Wearable Kinesthetic systems for capturing and classifying body posture and gesture by Alessandro Tognetti, Federico Lorussi, Mario Tesconi, Raphael Bartalesi, Giuseppe Zupone and Danilo De Rossi
This review evaluates the design, the development and the understanding of sensing garments for the human body gesture, posture and movement. Sensing garment is defined as the incorporation of innovative, comfortable and spreadable sensors with garments.
Sensors are directly built in LYCRA fabric by using conductive elastomer (CE) sensors. The CE used is made by a silicon rubber and graphite mixture, manufactured to conduct electricity. This mixture can be applied on an elastic fabric substrate according to the shape and desired area for the sensors using an adhesive mask. CE sensors is a good technology as it provides both sensors and wiring by using the same elastic material and does not use noticeable metallic wires which may restrict the movements of the wearer. CE sensors show piezo-resistive properties when a deformation is applied and they can be integrated onto fabric or other flexible substrate to be employed as strain sensors.
The biggest advantage of sensorised garments would be the achievable idea of wearing garments for long duration while being monitored without discomfort. Sensorised garments are a possible alternative and comfortable tool for use in many rehabilitation areas, in sport disciplines and multimedia field.

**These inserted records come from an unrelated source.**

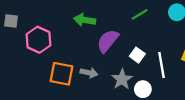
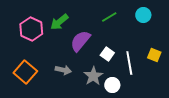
green arrow: (85, 20) -> (59, 22), turned -48
pink hexagon: (38, 40) -> (31, 29), moved
orange square: (62, 74) -> (25, 72), moved, turned 30

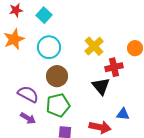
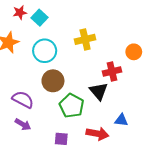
red star: (16, 10) -> (20, 12), moved
yellow cross: (94, 46) -> (85, 39), moved, turned 30
green pentagon: (58, 105) -> (72, 106), moved, turned -30

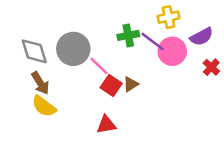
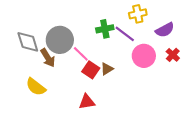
pink circle: (172, 51) -> (144, 56), moved
brown arrow: (40, 83) -> (48, 58), moved

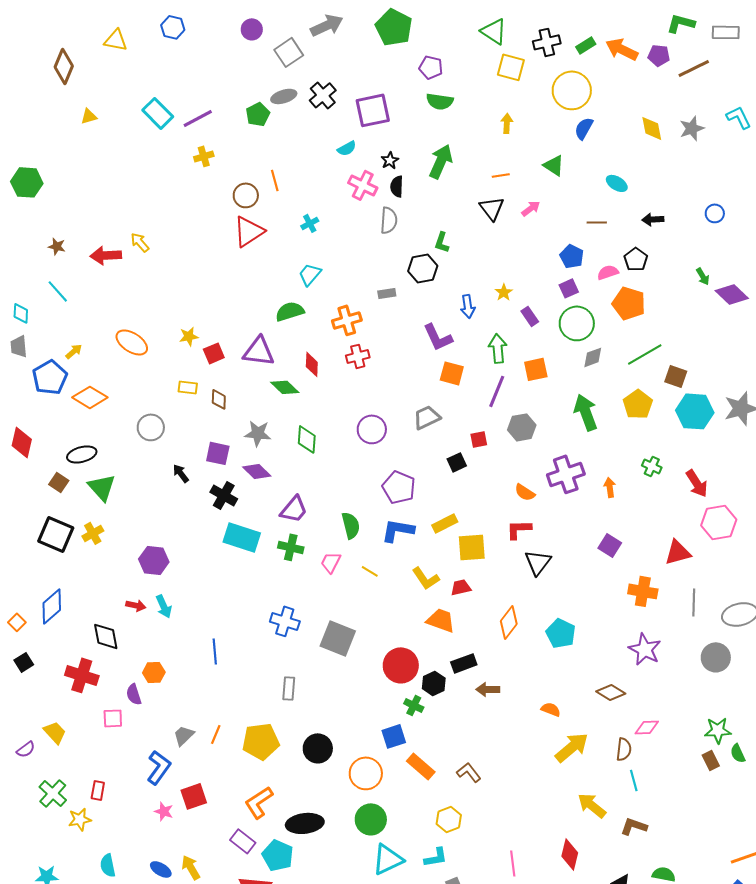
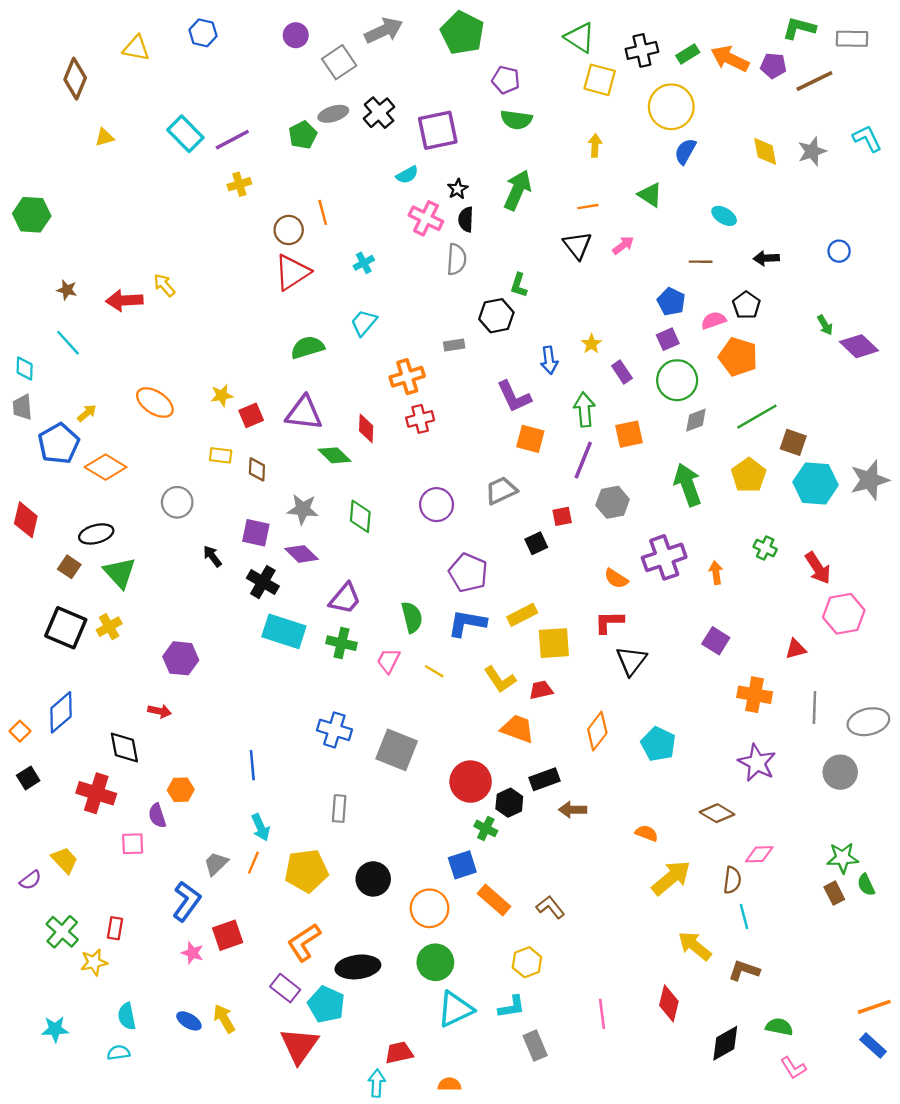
green semicircle: (290, 311) -> (307, 347), moved
red triangle: (678, 552) -> (796, 649), size x0.7
cyan arrow: (164, 606) -> (261, 827), moved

Wearable Electronics and Smart Textiles: A Critical Review by Matteo Stoppa and Alessandro Chioleio
This review delves into the latest developments in the area of Electronic textiles (E-textiles) and focuses on the materials and their manufacturing process. It explores the strengths and weaknesses of different techniques and emphasizes on achieving a balance between flexibility, ergonomics, low power consumption, integration and autonomy.
E-textiles are fabrics with embedded electronics in a way that components and interconnections are almost unobservable with moldability and distinct size that is unachievable with conventional electronic manufacturing techniques. Embroidering, sewing, non-woven textiles, knitting, weaving, braiding, coating/laminating, printing and chemical treating are some ways of combining electronics with wearables.
With E-textiles, we can use computation and sensors to manipulate outfits to suit our sensory needs. Smart textiles may eventually be integrated into our daily lives. The function of wearable technology rely on their ability to recognize the behaviour of their wearers and the environment they are in.
Example of use of conductive thread in ‘Human Antenna’ by Florian kräutli
The employment of new materials such as conductive threads, conductive inks and organic semiconductors, along with technologies such as a drawing die with a steel mount and a ceramic/ carbide/ diamond core for wire drawing, sheet-based inkjet and screen printing that can print conductive material on various substrates, sintering technology, stretched sensors, pressure sensors, bio-potential sensing systems, capacitor sensor, electrochemical sensor and power supply technologies, in wearables, will serve as a means of increasing social welfare and might lead to important savings on welfare budget.
While E-textiles and Sensing garments involves various complexities with the use of specialised technology, I believe that they have great potential to aid us in many ways in the area of social welfare.